Wow, quick response! Please read all the existing answers and provide comments to answers rather than add new answers, unless your answer really is substantially different from every other answer in here.

Also, those of you who are arguing against self documenting code -this is primarily to help me understand the perspective (ie, positive aspects) of self-documenting code evangelists. I expect others will downvote you if you don't stay on topic.

Best Solution

Well, since this is about comments and code, let's look at some actual code. Compare this typical code:

float a, b, c; a=9.81; b=5; c= .5*a*(b^2);

To this self-documenting code, which shows what is being done:

const float gravitationalForce = 9.81;
float timeInSeconds = 5;
float displacement = (1 / 2) * gravitationalForce * (timeInSeconds ^ 2);

And then to this documented code, which better explains why it is being done:

/* compute displacement with Newton's equation x = vₒt + ½at² */
const float gravitationalForce = 9.81;
float timeInSeconds = 5;
float displacement = (1 / 2) * gravitationalForce * (timeInSeconds ^ 2);

And the final version of code as documentation with zero comments needed:

float computeDisplacement(float timeInSeconds) {
    const float gravitationalForce = 9.81;
    float displacement = (1 / 2) * gravitationalForce * (timeInSeconds ^ 2);
    return displacement;
}

Here's an example of a poor commenting style:

const float a = 9.81; //gravitational force
float b = 5; //time in seconds
float c = (1/2)*a*(b^2) //multiply the time and gravity together to get displacement.

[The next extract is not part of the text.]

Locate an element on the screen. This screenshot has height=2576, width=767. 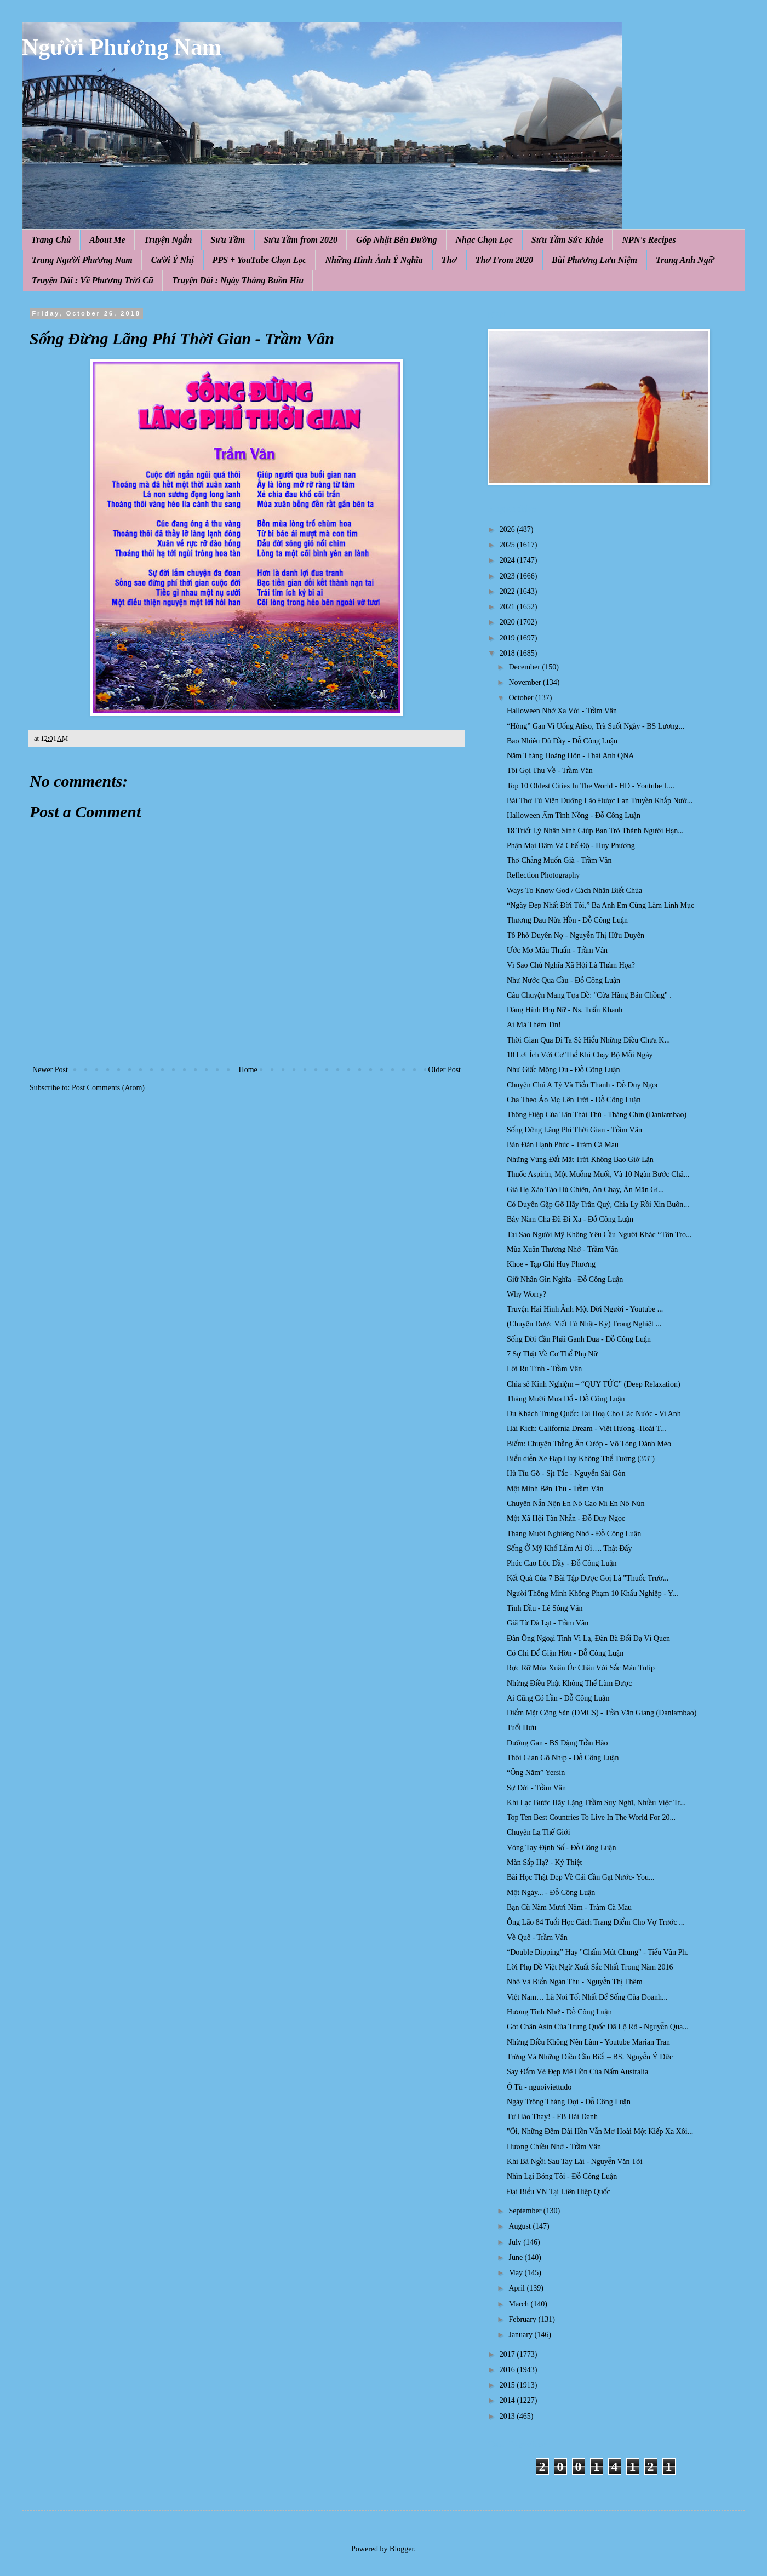
NPN's Recipes is located at coordinates (649, 239).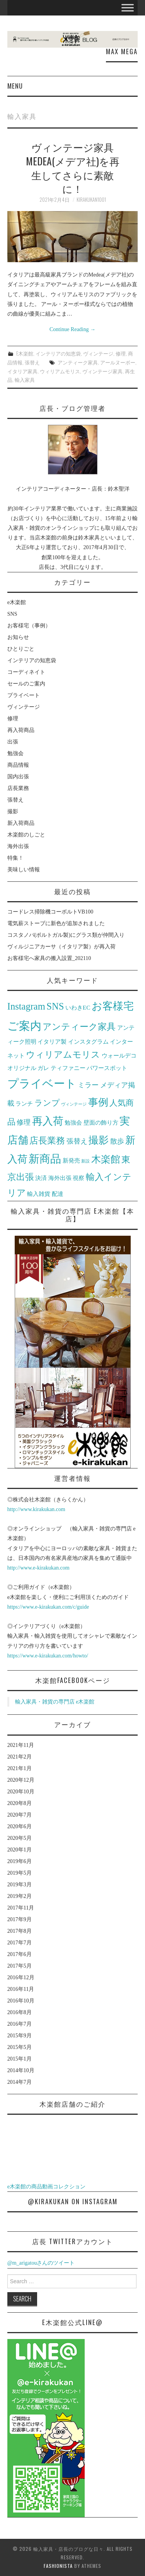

In the last example, comments are used when variables should have been descriptively named instead, and the results of an operation are summarized when we can clearly see what the operation is. I would prefer the self-documented second example to this any day, and perhaps that is what your friend is talking about when he says self-documented code.

I would say that it depends on the context of what you are doing. To me, the self-documented code is probably sufficient in this case, but a comment detailing the methodology behind what is behind done (in this example, the equation) is also useful.